Bennett sat down. Singapore was an unexpected sort of place. He felt imprisoned now in the silence. Nothing moved. There was no sound but once, when a wasp as big as a bird bolted in heavily, blundered and hummed among the wooden rafters, and went again so straight and suddenly that Bennett thought something in the overhead shadows had flung it out. He began to feel bitter about that romance of the East. Sometimes it seemed lost in a brooding quiet, or else it stirred into episodic and irrelevant activity directed to God knew what. He put his sun helmet on the floor, wiped his brow, and regretted the childish folly which had sent him to look for what perhaps did not exist on earth. What did people mean by romance? What was it? How could it be found in ’rickshaws and rubber plantations? He could not get the hang of Singapore. Ships, temples to all the gods, cocoanuts, and men and women of so many different colors that they could not talk to one another. And who was that fellow who had just gone out? How did he come into the picture? It was a life which went on outside his own, and he could not follow it. Didn’t even know that fellow’s name. He might have been created among those trees just to let a Londoner know that the East, though it pretended never to observe him, yet wanted him to understand that he was making a fool of himself in a place not his. He might as well have some of that drink.

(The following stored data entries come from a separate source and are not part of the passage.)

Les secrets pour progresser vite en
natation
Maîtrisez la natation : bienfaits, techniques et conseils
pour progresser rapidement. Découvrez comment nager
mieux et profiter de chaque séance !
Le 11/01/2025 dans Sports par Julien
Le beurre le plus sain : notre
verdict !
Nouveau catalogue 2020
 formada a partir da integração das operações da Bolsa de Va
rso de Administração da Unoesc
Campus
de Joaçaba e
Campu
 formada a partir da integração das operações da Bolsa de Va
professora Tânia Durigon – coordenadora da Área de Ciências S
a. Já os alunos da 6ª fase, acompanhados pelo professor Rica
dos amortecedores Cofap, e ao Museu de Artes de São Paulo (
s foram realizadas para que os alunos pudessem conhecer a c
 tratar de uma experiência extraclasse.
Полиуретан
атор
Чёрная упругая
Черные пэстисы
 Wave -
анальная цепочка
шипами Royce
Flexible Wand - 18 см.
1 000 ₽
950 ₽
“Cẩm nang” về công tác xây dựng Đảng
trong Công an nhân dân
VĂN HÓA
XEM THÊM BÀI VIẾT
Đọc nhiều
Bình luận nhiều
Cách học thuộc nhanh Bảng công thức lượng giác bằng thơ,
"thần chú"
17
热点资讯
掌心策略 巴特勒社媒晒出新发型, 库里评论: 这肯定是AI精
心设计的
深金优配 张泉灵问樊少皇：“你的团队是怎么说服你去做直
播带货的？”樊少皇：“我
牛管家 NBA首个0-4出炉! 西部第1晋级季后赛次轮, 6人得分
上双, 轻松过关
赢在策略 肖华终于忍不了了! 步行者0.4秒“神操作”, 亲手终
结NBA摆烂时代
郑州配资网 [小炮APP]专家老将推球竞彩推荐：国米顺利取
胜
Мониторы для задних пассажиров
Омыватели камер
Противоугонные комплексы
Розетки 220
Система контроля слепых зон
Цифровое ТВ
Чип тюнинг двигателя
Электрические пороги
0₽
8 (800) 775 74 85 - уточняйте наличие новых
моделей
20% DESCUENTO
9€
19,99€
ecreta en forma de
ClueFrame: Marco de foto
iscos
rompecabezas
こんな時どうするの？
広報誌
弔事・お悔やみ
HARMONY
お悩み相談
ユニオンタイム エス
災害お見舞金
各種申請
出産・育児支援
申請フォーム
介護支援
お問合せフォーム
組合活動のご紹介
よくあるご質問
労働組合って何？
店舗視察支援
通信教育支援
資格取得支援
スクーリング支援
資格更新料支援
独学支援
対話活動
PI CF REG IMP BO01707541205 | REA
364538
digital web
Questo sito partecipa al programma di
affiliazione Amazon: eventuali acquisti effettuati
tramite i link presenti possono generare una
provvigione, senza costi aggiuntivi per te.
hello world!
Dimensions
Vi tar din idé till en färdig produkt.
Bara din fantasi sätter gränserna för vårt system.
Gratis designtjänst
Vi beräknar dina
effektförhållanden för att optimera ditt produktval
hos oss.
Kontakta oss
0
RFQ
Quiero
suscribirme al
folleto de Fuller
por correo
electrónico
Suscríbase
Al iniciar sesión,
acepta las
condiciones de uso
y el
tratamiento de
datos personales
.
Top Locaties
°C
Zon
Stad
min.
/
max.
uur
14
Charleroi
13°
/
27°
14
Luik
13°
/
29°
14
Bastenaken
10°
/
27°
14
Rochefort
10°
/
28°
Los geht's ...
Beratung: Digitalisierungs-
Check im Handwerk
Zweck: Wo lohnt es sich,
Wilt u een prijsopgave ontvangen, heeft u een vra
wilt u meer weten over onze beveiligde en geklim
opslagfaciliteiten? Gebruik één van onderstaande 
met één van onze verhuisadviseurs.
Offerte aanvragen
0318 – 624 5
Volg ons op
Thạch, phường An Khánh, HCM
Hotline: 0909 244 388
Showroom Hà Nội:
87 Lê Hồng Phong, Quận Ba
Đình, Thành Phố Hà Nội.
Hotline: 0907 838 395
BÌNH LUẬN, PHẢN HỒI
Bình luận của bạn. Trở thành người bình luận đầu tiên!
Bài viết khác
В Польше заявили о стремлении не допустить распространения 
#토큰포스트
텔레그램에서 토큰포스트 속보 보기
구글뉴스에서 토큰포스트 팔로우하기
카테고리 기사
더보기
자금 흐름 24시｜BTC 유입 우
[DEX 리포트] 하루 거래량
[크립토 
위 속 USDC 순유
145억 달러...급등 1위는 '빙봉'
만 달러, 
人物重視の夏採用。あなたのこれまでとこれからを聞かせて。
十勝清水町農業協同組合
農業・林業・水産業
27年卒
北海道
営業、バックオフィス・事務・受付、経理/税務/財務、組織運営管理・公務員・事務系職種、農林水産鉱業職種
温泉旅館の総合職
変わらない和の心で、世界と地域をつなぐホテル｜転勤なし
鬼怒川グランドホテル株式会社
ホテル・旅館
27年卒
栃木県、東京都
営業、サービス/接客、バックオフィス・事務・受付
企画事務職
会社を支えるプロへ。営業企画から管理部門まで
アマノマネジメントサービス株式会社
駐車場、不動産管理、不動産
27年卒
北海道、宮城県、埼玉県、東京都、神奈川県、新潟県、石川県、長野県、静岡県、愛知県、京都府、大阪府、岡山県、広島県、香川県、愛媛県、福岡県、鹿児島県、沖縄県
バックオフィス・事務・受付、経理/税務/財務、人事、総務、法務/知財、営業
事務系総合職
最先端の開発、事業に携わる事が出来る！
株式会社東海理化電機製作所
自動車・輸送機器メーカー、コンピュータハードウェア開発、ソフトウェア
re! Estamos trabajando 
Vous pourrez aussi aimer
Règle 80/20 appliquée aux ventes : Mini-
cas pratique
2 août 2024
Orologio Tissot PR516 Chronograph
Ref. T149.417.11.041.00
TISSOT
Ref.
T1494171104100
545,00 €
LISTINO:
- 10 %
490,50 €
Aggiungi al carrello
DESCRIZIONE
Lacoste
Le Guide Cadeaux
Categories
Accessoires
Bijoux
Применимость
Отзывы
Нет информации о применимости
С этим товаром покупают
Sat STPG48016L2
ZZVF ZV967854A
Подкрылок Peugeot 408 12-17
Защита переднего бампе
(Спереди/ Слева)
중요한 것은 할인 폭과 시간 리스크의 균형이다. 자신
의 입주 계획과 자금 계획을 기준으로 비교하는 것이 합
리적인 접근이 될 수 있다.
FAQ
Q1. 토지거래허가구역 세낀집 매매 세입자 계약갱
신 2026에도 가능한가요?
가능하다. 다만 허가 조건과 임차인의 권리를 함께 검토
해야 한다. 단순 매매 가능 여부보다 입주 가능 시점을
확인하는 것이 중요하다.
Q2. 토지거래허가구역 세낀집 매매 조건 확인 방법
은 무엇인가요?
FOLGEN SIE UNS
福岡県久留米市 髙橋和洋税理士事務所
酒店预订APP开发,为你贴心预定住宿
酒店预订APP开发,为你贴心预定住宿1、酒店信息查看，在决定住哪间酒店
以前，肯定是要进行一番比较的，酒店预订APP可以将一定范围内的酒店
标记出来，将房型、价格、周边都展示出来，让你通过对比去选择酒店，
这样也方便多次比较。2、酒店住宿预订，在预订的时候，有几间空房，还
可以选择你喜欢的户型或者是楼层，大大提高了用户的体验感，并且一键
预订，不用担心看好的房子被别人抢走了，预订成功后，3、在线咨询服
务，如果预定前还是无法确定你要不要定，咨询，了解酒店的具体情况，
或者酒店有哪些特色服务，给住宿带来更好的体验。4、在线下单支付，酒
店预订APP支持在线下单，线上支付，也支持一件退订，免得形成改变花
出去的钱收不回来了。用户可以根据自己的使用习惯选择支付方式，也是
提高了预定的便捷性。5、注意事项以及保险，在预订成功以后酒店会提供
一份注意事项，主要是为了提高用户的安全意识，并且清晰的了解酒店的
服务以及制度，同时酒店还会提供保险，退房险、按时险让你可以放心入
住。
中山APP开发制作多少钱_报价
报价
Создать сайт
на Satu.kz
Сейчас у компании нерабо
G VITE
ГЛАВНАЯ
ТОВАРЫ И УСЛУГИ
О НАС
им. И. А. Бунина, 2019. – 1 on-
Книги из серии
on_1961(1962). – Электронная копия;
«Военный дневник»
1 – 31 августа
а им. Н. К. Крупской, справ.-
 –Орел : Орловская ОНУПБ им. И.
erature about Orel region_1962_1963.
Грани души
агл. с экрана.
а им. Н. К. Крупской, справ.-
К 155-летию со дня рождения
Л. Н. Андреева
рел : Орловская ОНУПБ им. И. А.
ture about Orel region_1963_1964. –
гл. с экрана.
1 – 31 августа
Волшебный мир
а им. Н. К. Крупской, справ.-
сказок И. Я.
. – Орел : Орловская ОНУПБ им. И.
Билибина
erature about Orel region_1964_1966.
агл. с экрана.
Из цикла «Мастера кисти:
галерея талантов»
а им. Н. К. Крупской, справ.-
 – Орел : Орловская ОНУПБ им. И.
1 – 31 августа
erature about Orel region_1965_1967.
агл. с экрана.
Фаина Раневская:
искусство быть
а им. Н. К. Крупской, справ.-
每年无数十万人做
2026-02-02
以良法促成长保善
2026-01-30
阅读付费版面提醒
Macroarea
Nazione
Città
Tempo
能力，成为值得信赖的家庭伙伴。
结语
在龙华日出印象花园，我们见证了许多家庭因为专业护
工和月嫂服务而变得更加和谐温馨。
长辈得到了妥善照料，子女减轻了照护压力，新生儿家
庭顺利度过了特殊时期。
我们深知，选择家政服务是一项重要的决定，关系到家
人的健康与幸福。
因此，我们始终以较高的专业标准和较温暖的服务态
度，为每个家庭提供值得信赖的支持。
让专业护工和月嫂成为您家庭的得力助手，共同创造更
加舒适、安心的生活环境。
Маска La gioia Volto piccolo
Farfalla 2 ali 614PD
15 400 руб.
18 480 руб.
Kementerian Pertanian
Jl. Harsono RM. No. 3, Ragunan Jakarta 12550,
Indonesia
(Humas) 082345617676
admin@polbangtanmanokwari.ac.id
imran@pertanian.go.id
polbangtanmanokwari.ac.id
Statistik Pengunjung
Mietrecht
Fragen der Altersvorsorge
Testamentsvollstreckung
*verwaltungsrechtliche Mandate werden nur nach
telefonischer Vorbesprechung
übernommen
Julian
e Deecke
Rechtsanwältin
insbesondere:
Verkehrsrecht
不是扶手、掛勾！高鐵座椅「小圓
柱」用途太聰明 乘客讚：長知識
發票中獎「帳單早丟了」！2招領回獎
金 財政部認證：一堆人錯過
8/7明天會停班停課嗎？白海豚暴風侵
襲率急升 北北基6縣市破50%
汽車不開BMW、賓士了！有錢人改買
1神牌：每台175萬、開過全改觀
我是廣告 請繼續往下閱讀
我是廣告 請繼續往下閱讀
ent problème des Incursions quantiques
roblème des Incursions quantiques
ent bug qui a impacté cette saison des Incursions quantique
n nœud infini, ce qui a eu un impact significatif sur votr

The siphon made so immense a noise that he thought the invisible watchers must hear it and send another messenger to mock him politely. He began to drink gratefully.

“Mix me one,” grumbled a deep voice.

He almost dropped the glass, and looked round in a little panic. He could not see anybody. A lounge chair with its back to him stood by the veranda at the far end of the room. He went to it. An old man, with a mass of riotous white hair and a white beard stained brown about the lips, reclined there at full length. His eyes were shut. His open shirt showed gray hair on his ribs.

“Did you speak?” asked Bennett.

“Of course,” said the man, without opening his eyes. “You heard me. I want a drink.”

Bennett brought it. The old man sat up sideways in his chair with surprising swiftness, opened his eyes at the glass in sullen criticism, and emptied it at once. He sat looking at the tumbler thoughtfully, while Bennett stood by, hoping that the car would arrive soon. Then the bearded figure looked up at him and surveyed him with dark disapproving eyes.

“Who are you?”

Bennett felt very modest. “Oh—nobody—just out from London. I found this estate by chance—got lost, you know. A good friend here, whose name I don’t know, has telephoned for a car.”

“Well, Mr. Nobody, sit down. No. Get me another drink. Put more whisky in it.”